Direkt im Rücken der Statue steht der Triumphbogen Arco da Rua Augusta, hinter dem die Altstadt beginnt…

…und der von unten betrachtet noch imposanter wirkt als er es bereits von weitem tut.

Unsere Sightseeingtour führte uns weiter zur Kathedrale von Lissabon…

…vorbei am Museum von Saint Antonio…

…und hinaus nach Belem zum beeindruckenden Kloster Mosteiro dos Jeronimos.

Das 300 Meter lange Kloster aus dem Jahre 1502 beherbergt die Sarkophage von Vasco da Gama und verschiedener portugiesischer Könige…

…und gehört seit 1983 zum UNESCO Weltkulturerbe.

Unser Weg führte uns noch an einem Musem vorbei, dass einige gute Motive für ein paar Fotos bereit hielt…

…und umgeben war von jeder Menge Streetart…

…und einem Kunstwerk, dass aus der Nähe betrachtet eher nach einem Umfall aussah…

…aus einiger Entfernung jedoch ein echt cooles Gesamtbild ergab.

Dann ging es auch schon weiter zum Torre de Belem, eines der bekanntesten Wahrzeichen Lissabons.
Der Turm aus dem Jahre 1521 war früher ein Befestigungs- und Leuchtturm aus der Glanzzeit des portugiesischen See- und Handelsimperiums.

Gleich daneben kann man das Monumento aos Combatentes do Ultramar bestaunen.
Ein Denkmal zur Erinnerung an die gefallenen Soldaten des portugiesischen Kolonialkrieges in Afrika von 1961-1974.

Das Fliegerdenkmal Monumento Gago Coutinho e Sacadura Cabral steht ebenfalls in nächster Nähe zum Torre de Belem.

Von hier aus machten wir uns so langsam auf den Rückweg in die Innenstadt und kamen dabei noch an einem kleinen Leuchtturm…

…und dem Seefahrer und Entdeckerdenkmal Padrao dos Descobrimentos vorbei.

Natürlich mussten wir unseren Rückweg so legen, dass wir noch ein paar Bilder von der Ponte 25 de Abril schießen konnten. Der Hängebrücke, die die Stadtteile Alcantara und Almada miteinander verbindet und ein echtes Wahrzeichen der Stadt ist.

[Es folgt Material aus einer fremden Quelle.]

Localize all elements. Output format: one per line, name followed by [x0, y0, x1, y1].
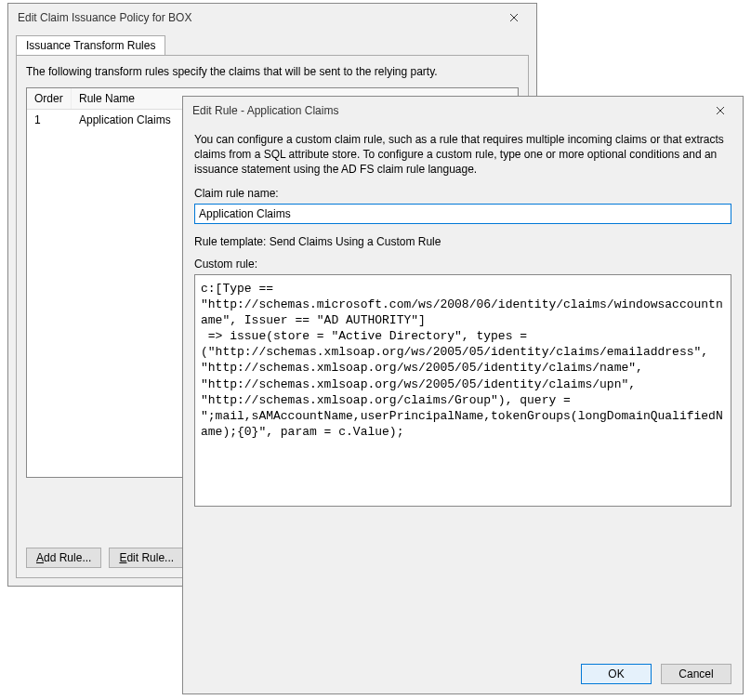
edit-rule-button[interactable]: Edit Rule... [109, 548, 184, 568]
claim-rule-name-input[interactable] [194, 204, 731, 224]
tab-issuance-transform-rules[interactable]: Issuance Transform Rules [16, 35, 165, 55]
btn-text: dd Rule... [44, 551, 91, 564]
ok-button[interactable]: OK [581, 664, 652, 684]
column-header-order[interactable]: Order [27, 88, 72, 109]
rule-template-label: Rule template: Send Claims Using a Custo… [194, 235, 731, 248]
btn-text: dit Rule... [126, 551, 174, 564]
tab-header: Issuance Transform Rules [16, 35, 529, 56]
claim-rule-name-label: Claim rule name: [194, 187, 731, 200]
close-icon [509, 13, 519, 22]
cell-order: 1 [27, 110, 72, 130]
add-rule-button[interactable]: Add Rule... [26, 548, 101, 568]
description-text: You can configure a custom claim rule, s… [194, 132, 731, 178]
custom-rule-textarea[interactable] [194, 274, 731, 507]
cancel-button[interactable]: Cancel [661, 664, 731, 684]
titlebar: Edit Rule - Application Claims [183, 97, 743, 125]
dialog-body: You can configure a custom claim rule, s… [194, 132, 731, 653]
intro-text: The following transform rules specify th… [26, 65, 519, 78]
window-title: Edit Claim Issuance Policy for BOX [18, 11, 191, 24]
close-button[interactable] [501, 8, 527, 27]
accesskey: A [36, 551, 44, 564]
custom-rule-label: Custom rule: [194, 258, 731, 271]
dialog-button-row: OK Cancel [581, 664, 731, 684]
close-icon [716, 106, 725, 115]
grid-button-row: Add Rule... Edit Rule... [26, 548, 184, 568]
close-button[interactable] [707, 101, 733, 120]
window-title: Edit Rule - Application Claims [192, 104, 338, 117]
dialog-edit-rule: Edit Rule - Application Claims You can c… [182, 96, 744, 694]
titlebar: Edit Claim Issuance Policy for BOX [8, 4, 536, 32]
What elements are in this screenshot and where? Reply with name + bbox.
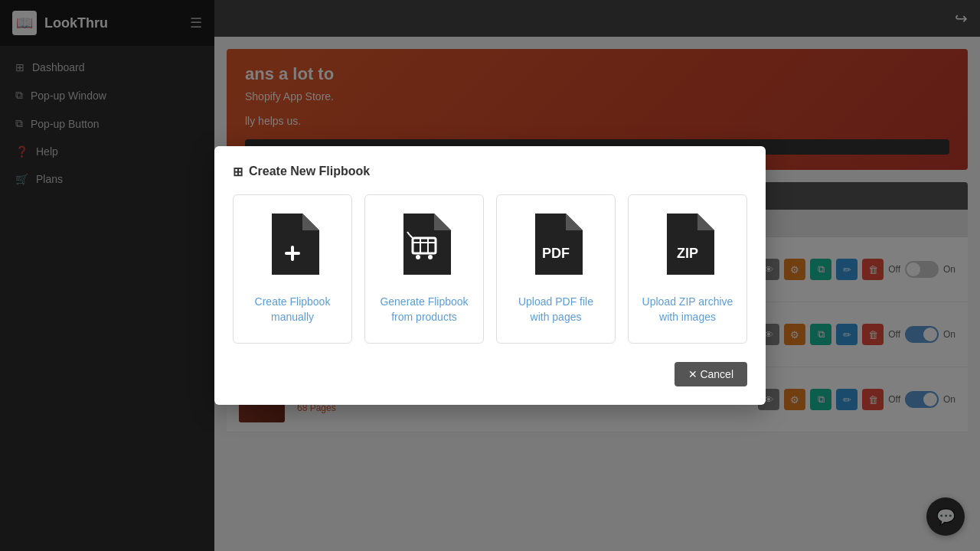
create-manually-label: Create Flipbook manually [246, 295, 339, 324]
doc-pdf-icon: PDF [529, 214, 583, 282]
upload-zip-label: Upload ZIP archive with images [641, 295, 734, 324]
modal-footer: ✕ Cancel [233, 362, 747, 386]
generate-products-label: Generate Flipbook from products [377, 295, 471, 324]
create-manually-option[interactable]: Create Flipbook manually [233, 194, 352, 344]
doc-cart-icon [397, 214, 451, 282]
modal-overlay: ⊞ Create New Flipbook Create Flipbook ma… [0, 0, 980, 551]
modal-title: ⊞ Create New Flipbook [233, 165, 747, 179]
create-flipbook-modal: ⊞ Create New Flipbook Create Flipbook ma… [214, 146, 766, 405]
upload-zip-option[interactable]: ZIP Upload ZIP archive with images [628, 194, 747, 344]
generate-from-products-option[interactable]: Generate Flipbook from products [364, 194, 484, 344]
svg-point-7 [416, 255, 420, 259]
svg-text:ZIP: ZIP [677, 246, 698, 261]
modal-title-icon: ⊞ [233, 165, 243, 179]
doc-zip-icon: ZIP [661, 214, 714, 282]
svg-text:PDF: PDF [542, 246, 570, 261]
upload-pdf-label: Upload PDF file with pages [509, 295, 603, 324]
modal-options: Create Flipbook manually [233, 194, 747, 344]
upload-pdf-option[interactable]: PDF Upload PDF file with pages [496, 194, 616, 344]
cancel-button[interactable]: ✕ Cancel [675, 362, 747, 386]
doc-plus-icon [266, 214, 319, 282]
svg-point-8 [428, 255, 433, 259]
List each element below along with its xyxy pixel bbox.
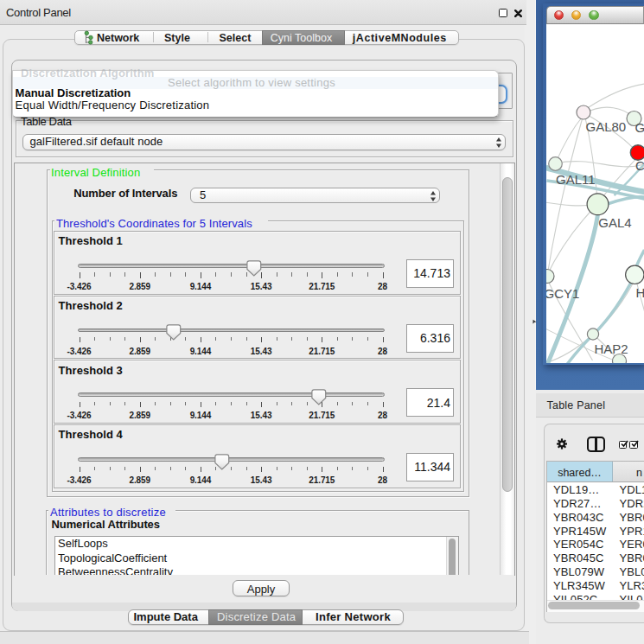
svg-text:GAL80: GAL80 — [585, 118, 626, 133]
svg-text:GAL4: GAL4 — [598, 215, 631, 230]
svg-text:HAP2: HAP2 — [594, 341, 628, 356]
svg-text:H: H — [635, 285, 644, 300]
svg-text:G: G — [634, 119, 644, 134]
svg-text:GAL11: GAL11 — [556, 172, 596, 187]
svg-text:C: C — [635, 158, 644, 173]
svg-text:GCY1: GCY1 — [546, 285, 579, 300]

Die ca. drei Kilometer lange Hängebrücke, die 70 Meter über dem Wasser verläuft ist weltweit die drittlägste Hängebrücke mit Straßen- und Eisenbahnverkehr. Sie wurde 1966 eröffnet und ähnelt der Golden Gate Bridge in San Francisco und diente 1969 sogar als Filmkulisse für den James Bond Film „Im Geheimdienst Ihrer Majestät“.
Wer genau hinsieht kann im Hintergrund die Christus-Statue Cristo Rei erkennen.
Die 1959 eingeweihte und 28 Meter hohe Statue ist eine direkte Nachbildung der Cristo Redentor Statue in Rio de Janeiro.

Als es dann so langsam dunkel wurde machten wir uns auf den Rückweg zum Hotel…

…und ich schoss hier und da noch ein paar Schnappschüsse…

…der toll beleuchteten Gebäude, Brunnen oder Monumente.

Hier ist nun erstmal Ende für die Tour 2022 und ich werde leider auch mein eigentliches Ziel Gibraltar mit dem Longboard zu erreichen nicht wie geplant nächstes oder übernächstes Jahr schaffen können, da es mich für die nächsten Jahre in ein anderes Land verschlägt.
An dieser Stelle möchte ich allen Menschen, die mir auf meinen Reisen begegnet sind, mir in irgendeiner Art geholfen, mich unterstützt, begleitet oder meinen Blog bis hierher verfolgt haben bedanken.
Ihr seid die Besten und werdet immer ein Teil meiner Erinnerung an diese Reise durch Europa bleiben.
Auch wenn ich mein Ziel nicht wie geplant erreichen werde, so verliere ich es dennoch nicht aus den Augen und habe fest vor es nach meiner Rückkehr nachzuholen.